Né en janvier 1929 et mort en janvier 1990, il était romancier et journaliste égyptien d’origine turque. Sa mère Fatma Al-Youssef, qui avait une grande influence sur lui, était la fondatrice de la prestigieuse revue Rose Al-Youssef, et de la revue Sabah Al-Kheir. Son père était acteur et écrivain. Après un diplôme de droit, Ihsan Abdel-Qoddous a travaillé comme avocat, puis s’est consacré à l’écriture de romans et nouvelles depuis 1944. Il est devenu également un journaliste consacré, écrivant des éditoriaux politiques dans Al-Akhbar et Al-Ahram.

Il a écrit environ 60 œuvres, dont 49 sont adaptées au cinéma et 5 adaptées au théâtre.

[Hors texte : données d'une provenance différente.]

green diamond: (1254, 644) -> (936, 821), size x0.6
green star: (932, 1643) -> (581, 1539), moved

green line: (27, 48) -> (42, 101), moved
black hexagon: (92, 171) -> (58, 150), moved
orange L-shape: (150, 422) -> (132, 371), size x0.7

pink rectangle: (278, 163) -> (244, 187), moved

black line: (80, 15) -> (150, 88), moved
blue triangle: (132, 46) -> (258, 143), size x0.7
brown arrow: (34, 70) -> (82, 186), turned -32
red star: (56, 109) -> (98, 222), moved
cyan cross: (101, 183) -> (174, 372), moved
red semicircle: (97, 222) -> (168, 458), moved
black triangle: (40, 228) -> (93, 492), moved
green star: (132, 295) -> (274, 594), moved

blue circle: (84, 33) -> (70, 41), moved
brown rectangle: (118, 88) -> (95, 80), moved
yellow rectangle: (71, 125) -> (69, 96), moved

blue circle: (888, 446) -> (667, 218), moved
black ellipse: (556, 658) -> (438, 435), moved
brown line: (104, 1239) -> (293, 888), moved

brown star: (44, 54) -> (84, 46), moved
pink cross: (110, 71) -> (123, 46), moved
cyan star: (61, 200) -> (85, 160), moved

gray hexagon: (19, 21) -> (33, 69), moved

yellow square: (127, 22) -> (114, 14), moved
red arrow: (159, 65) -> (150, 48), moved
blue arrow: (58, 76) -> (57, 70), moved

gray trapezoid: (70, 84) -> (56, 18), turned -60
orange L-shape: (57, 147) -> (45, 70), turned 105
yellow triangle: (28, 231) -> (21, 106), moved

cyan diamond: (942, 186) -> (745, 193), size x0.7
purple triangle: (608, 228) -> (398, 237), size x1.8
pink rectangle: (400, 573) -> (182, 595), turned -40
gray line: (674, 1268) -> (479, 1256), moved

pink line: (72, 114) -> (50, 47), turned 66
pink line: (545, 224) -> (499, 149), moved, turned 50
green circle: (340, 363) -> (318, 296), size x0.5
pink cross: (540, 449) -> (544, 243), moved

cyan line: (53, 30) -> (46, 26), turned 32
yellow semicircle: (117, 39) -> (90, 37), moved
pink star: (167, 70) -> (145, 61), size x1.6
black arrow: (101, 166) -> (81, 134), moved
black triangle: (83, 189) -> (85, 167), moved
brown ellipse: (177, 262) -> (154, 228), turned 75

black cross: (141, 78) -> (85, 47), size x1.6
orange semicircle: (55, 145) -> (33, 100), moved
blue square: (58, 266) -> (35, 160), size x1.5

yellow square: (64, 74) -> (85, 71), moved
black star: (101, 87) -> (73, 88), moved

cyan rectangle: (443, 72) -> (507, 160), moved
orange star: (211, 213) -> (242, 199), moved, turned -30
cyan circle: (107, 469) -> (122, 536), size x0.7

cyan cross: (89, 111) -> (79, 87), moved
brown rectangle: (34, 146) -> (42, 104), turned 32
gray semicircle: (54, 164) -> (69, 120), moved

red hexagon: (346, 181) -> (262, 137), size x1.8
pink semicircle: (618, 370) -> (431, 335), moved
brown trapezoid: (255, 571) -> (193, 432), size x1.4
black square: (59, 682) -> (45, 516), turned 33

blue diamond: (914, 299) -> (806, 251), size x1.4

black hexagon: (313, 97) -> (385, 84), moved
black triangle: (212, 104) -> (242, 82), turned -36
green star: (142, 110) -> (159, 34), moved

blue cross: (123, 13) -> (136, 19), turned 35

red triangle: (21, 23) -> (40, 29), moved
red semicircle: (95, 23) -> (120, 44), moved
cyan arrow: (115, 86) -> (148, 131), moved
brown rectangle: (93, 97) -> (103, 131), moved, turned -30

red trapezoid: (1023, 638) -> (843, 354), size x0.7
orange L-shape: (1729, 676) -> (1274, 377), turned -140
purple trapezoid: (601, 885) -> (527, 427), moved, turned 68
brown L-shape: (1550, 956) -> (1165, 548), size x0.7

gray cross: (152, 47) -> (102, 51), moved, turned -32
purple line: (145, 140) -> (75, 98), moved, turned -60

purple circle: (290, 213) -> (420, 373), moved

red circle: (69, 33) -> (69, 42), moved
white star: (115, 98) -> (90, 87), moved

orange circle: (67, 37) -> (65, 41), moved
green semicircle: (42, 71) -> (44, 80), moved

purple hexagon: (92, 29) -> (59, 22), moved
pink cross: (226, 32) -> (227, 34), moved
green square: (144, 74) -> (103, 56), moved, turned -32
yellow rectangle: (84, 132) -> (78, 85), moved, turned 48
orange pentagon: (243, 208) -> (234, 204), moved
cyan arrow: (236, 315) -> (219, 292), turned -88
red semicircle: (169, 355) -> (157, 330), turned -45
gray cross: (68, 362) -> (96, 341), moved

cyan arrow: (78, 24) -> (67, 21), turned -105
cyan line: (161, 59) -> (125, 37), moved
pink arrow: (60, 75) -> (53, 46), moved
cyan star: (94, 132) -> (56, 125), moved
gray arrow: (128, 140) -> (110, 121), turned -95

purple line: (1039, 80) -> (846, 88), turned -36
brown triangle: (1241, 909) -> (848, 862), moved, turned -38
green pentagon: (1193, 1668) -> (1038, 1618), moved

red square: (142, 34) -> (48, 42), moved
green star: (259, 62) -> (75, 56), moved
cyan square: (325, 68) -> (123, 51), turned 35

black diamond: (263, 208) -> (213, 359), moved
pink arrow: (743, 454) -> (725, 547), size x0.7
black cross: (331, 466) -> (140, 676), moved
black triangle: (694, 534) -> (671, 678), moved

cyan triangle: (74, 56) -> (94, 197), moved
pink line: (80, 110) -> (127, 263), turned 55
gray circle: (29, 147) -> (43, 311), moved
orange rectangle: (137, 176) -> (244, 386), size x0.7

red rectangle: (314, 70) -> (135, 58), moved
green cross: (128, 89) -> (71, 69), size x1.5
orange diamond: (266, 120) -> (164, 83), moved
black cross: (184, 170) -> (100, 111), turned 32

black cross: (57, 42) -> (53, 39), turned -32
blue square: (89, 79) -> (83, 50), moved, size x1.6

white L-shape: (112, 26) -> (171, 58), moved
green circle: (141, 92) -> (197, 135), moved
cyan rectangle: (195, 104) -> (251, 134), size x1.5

L’un des pionniers du roman arabe, il a révolutionné l’écriture de l’amour. Loin de l’amour platonique, il a abordé dans son œuvre avec réalisme les problèmes du couple au sein d’une société conservatrice, de même qu’il a abordé largement l’idée de la liberté et de l’émancipation de la femme comme dans Ana horra (je suis libre), Al-Kheit al-rafie (le fil très fin), Dami wa domouei wa ibtessami (mon sang, mes larmes et mon sourire) en 1973. Il a écrit également des œuvres qui traitent de la résistance nationale comme Fi baytina ragol que nous publions ici et Al-Rossassa la tazal fi gaybi (la balle est encore dans ma poche).